[Collected data]
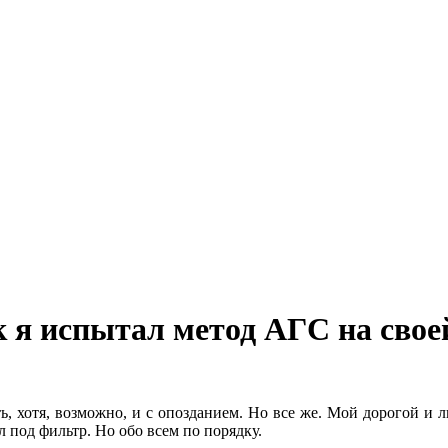
к я испытал метод АГС на сво
ь, хотя, возможно, и с опозданием. Но все же. Мой дорогой и
л под фильтр. Но обо всем по порядку.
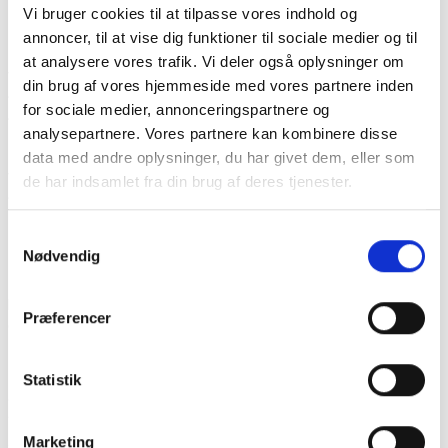
Vi bruger cookies til at tilpasse vores indhold og
klassemiljø opstår gennem de daglige fælles oplevelser, hvor alle
annoncer, til at vise dig funktioner til sociale medier og til
bidrager og er en del af helheden.
at analysere vores trafik. Vi deler også oplysninger om
Vi er samtidig opmærksomme på, at der kan være gode grunde til
din brug af vores hjemmeside med vores partnere inden
fravær, og vi ønsker altid en åben og tillidsfuld dialog med jer
for sociale medier, annonceringspartnere og
forældre, så vi sammen kan finde de bedste løsninger for jeres
analysepartnere. Vores partnere kan kombinere disse
barn.
data med andre oplysninger, du har givet dem, eller som
Vi ser samarbejdet med jer som en vigtig nøgle til, at alle elever
de har indsamlet fra din brug af deres tjenester.
trives og får mest muligt ud af deres skolegang.
Sygefravær
Samtykkevalg
Nødvendig
Skolen skal informeres tidligst muligt om fravær.
Der skrives i elevens kontaktbog på intra
på første sygedag
.
Præferencer
Opslaget skal være i kontaktbogen senest kl. 8.15.
eller
Statistik
der sendes en mail til
kontor@giersings.dk
. Emnefeltet skal hedde
“sygemelding”, og navn på elev samt klassebetegnelse skal
Marketing
angives. Mailen skal modtages senest kl. 8.15.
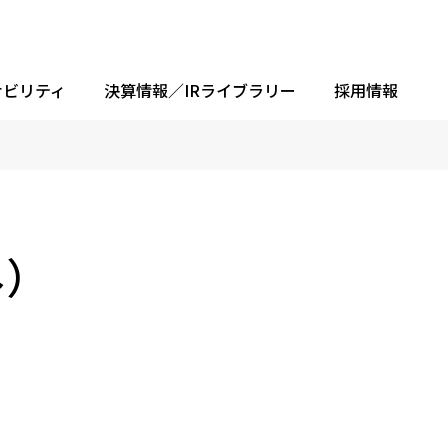
ナビリティ
決算情報／IRライブラリー
採用情報
ネ）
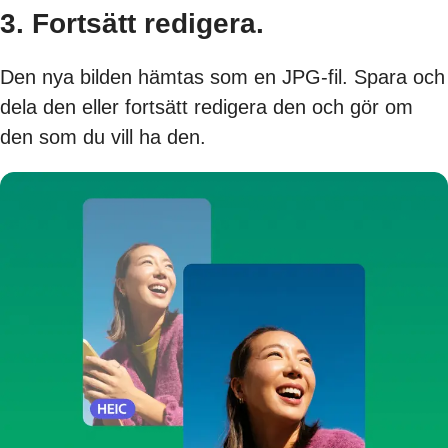
3. Fortsätt redigera.
Den nya bilden hämtas som en JPG-fil. Spara och
dela den eller fortsätt redigera den och gör om
den som du vill ha den.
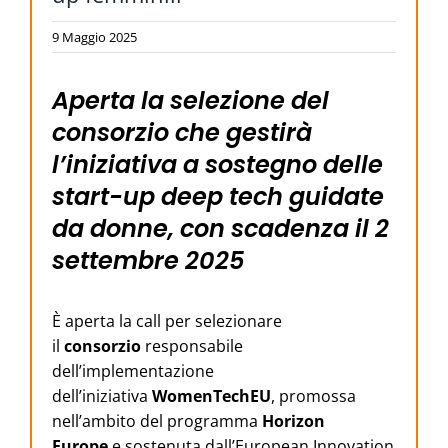
9 Maggio 2025
Aperta la selezione del
consorzio che gestirà
l’iniziativa a sostegno delle
start-up deep tech guidate
da donne, con scadenza il 2
settembre 2025
È aperta la call per selezionare
il
consorzio
responsabile
dell’implementazione
dell’iniziativa
WomenTechEU
, promossa
nell’ambito del programma
Horizon
Europe
e sostenuta dall’European Innovation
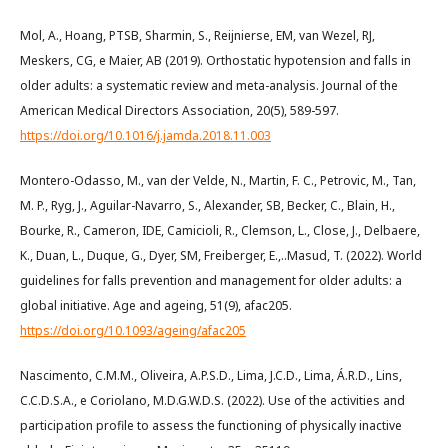
Mol, A., Hoang, PTSB, Sharmin, S., Reijnierse, EM, van Wezel, RJ,
Meskers, CG, e Maier, AB (2019). Orthostatic hypotension and falls in
older adults: a systematic review and meta-analysis. Journal of the
American Medical Directors Association, 20(5), 589-597.
https://doi.org/10.1016/j.jamda.2018.11.003
Montero-Odasso, M., van der Velde, N., Martin, F. C., Petrovic, M., Tan,
M. P., Ryg, J., Aguilar-Navarro, S., Alexander, SB, Becker, C., Blain, H.,
Bourke, R., Cameron, IDE, Camicioli, R., Clemson, L., Close, J., Delbaere,
K., Duan, L., Duque, G., Dyer, SM, Freiberger, E.,..Masud, T. (2022). World
guidelines for falls prevention and management for older adults: a
global initiative. Age and ageing, 51(9), afac205.
https://doi.org/10.1093/ageing/afac205
Nascimento, C.M.M., Oliveira, A.P.S.D., Lima, J.C.D., Lima, Á.R.D., Lins,
C.C.D.S.A., e Coriolano, M.D.G.W.D.S. (2022). Use of the activities and
participation profile to assess the functioning of physically inactive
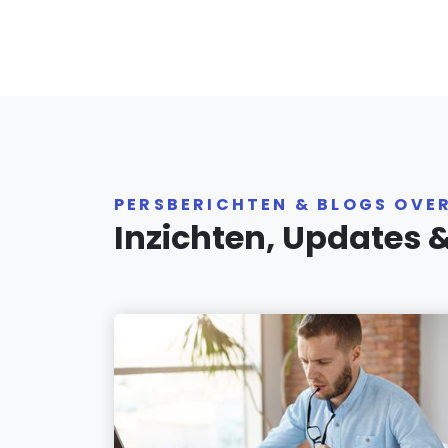
PERSBERICHTEN & BLOGS OVE
Inzichten, Updates 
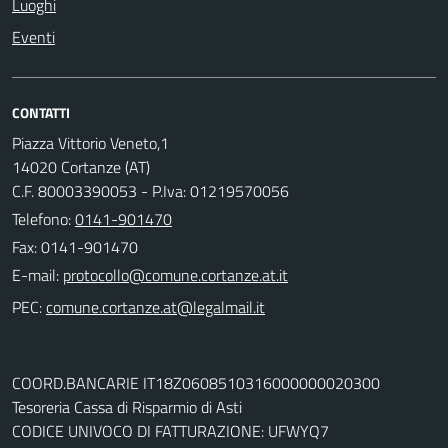
Luoghi
Eventi
CONTATTI
Piazza Vittorio Veneto,1
14020 Cortanze (AT)
C.F. 80003390053 - P.Iva: 01219570056
Telefono:
0141-901470
Fax: 0141-901470
E-mail:
PEC:
COORD.BANCARIE IT18Z0608510316000000020300
Tesoreria Cassa di Risparmio di Asti
CODICE UNIVOCO DI FATTURAZIONE: UFWYQ7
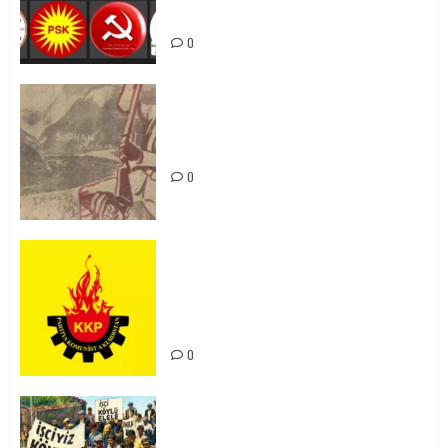
bibin
0
Zilan Katliamı’nı Unutmadık,
Unutturmayacağız!
0
KKP Parti Meclisi Sonuç Bildirisi:
Ortadoğu Yeniden Şekillenirken
Kürdistan’ın Geleceği ve
Mücadele Hattımız
0
15-16 Haziran İşçi Direnişi’nin 56.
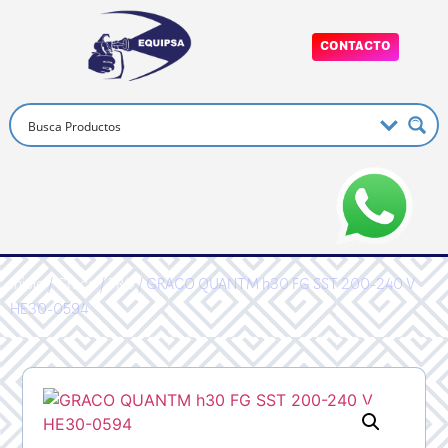
CONTACTO
Inicio
/
Graco
/
PRO
/ GRACO QUANTM h30 FG SST 200-240 V
HE30-0594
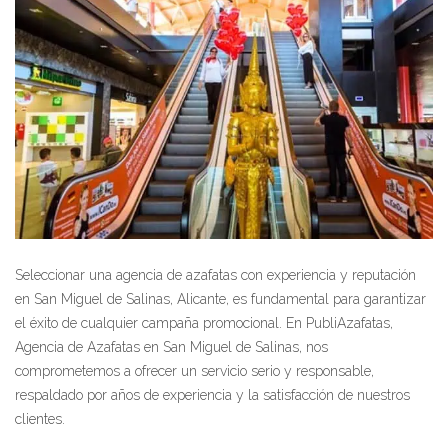
Seleccionar una agencia de azafatas con experiencia y reputación
en San Miguel de Salinas, Alicante, es fundamental para garantizar
el éxito de cualquier campaña promocional. En PubliAzafatas,
Agencia de Azafatas en San Miguel de Salinas, nos
comprometemos a ofrecer un servicio serio y responsable,
respaldado por años de experiencia y la satisfacción de nuestros
clientes.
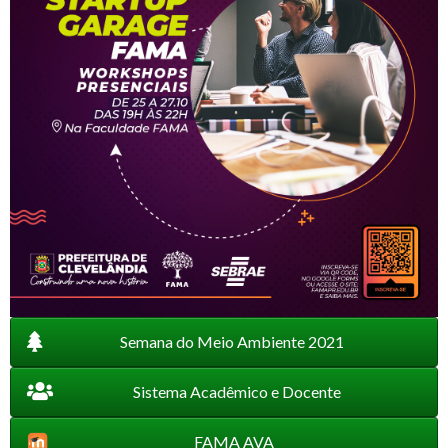
Semana do Meio Ambiente 2021
Sistema Acadêmico e Docente
FAMA AVA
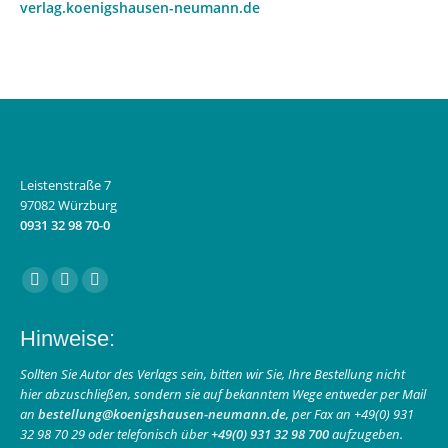
verlag.koenigshausen-neumann.de
Leistenstraße 7
97082 Würzburg
0931 32 98 70-0
Finden Sie uns auf:
Facebook
Instagram
E-
page
page
Mail
Hinweise:
opens
opens
page
in
in
opens
Sollten Sie Autor des Verlags sein, bitten wir Sie, Ihre Bestellung nicht
hier abzuschließen, sondern sie auf bekanntem Wege entweder per Mail
new
new
in
an
bestellung@koenigshausen-neumann.de
, per Fax an +49(0) 931
window
window
new
32 98 70 29 oder telefonisch über
+49(0) 931 32 98 700
aufzugeben.
window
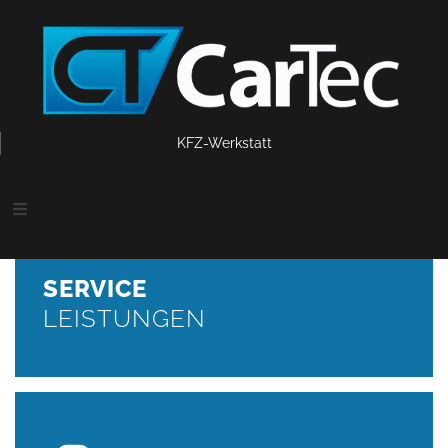
SERVICE
KFZ-Werkstatt
LEISTUNGEN
Inspektion nach Herstellervorgaben, Motorölwechsel inkl.
Filter, Getriebeölwechsel / Getriebespülung, Klimaservice,
Wartung von Bremsanlagen, Bremsflüssigkeitswechsel
Reifenservice
SERVICE
LEISTUNGEN
WEITER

### Aim of the task
Nothing but the lines from the one with "15-16 Haziran İşçi Direnişi’nin 56." up to and including the one with "Agencia de Azafatas en" should be printed, exactly as they read above. Please keep the pictures out.

### Written response
15-16 Haziran İşçi Direnişi’nin 56.
CONTACTO
Inicio
/
Graco
/
PRO
/ GRACO QUANTM h30 FG SST 200-240 V
HE30-0594
Seleccionar una agencia de azafatas con experiencia y reputación
en San Miguel de Salinas, Alicante, es fundamental para garantizar
el éxito de cualquier campaña promocional. En PubliAzafatas,
Agencia de Azafatas en San Miguel de Salinas, nos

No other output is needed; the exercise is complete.